**What you should do**. From the records that follow, copy every line in which "stranicu" appears.

= = =

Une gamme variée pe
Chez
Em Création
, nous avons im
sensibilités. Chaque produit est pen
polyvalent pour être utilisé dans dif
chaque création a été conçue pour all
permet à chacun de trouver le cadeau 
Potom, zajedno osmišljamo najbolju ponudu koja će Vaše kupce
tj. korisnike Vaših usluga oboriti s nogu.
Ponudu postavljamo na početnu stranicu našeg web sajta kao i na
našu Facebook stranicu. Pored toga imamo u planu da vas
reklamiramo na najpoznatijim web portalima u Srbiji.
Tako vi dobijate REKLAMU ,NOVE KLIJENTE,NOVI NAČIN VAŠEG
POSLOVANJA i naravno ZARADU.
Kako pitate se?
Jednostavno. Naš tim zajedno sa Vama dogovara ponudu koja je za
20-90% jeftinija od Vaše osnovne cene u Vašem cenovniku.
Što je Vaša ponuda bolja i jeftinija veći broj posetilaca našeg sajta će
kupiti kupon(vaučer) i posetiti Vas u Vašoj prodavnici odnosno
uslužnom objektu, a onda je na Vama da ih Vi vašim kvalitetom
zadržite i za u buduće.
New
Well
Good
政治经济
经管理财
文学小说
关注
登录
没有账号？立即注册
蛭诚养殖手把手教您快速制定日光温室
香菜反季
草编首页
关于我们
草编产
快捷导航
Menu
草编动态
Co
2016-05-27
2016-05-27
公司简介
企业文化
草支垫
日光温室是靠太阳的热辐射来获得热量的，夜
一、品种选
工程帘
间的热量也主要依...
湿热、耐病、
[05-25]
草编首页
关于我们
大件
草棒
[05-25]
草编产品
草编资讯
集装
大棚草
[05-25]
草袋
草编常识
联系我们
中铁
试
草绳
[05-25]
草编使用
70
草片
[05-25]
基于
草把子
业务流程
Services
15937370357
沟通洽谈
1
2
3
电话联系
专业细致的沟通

= = =

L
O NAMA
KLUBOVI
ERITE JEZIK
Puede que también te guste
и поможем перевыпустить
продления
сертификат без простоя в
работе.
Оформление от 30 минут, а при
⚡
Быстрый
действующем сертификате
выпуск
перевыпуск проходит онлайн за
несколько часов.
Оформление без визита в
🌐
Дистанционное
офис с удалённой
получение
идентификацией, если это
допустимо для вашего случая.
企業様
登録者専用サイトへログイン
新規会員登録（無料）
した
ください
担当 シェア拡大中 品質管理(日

= = =

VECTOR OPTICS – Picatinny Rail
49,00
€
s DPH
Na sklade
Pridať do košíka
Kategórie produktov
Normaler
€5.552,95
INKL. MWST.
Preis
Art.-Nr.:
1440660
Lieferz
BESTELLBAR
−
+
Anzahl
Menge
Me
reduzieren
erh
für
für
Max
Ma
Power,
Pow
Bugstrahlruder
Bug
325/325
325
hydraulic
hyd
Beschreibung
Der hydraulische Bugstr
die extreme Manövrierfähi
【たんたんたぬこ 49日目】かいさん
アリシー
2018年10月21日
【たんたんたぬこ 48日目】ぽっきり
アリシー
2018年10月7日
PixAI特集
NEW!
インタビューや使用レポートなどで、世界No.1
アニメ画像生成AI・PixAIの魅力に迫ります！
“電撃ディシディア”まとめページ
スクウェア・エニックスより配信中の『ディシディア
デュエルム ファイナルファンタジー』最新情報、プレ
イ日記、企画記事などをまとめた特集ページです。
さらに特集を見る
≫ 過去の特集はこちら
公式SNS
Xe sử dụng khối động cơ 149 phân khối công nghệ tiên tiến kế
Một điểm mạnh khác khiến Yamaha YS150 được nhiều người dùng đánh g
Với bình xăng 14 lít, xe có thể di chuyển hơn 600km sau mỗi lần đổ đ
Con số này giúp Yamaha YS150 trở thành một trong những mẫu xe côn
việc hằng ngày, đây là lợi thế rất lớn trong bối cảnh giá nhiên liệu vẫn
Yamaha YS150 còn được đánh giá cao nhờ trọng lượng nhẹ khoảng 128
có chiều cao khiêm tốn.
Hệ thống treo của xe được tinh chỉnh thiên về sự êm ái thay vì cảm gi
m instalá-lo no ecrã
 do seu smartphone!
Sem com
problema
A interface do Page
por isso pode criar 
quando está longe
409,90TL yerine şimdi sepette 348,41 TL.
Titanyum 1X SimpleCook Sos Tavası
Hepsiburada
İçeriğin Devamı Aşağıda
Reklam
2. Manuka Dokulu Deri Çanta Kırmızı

= = =

**Completed task**.
Ponudu postavljamo na početnu stranicu našeg web sajta kao i na
našu Facebook stranicu. Pored toga imamo u planu da vas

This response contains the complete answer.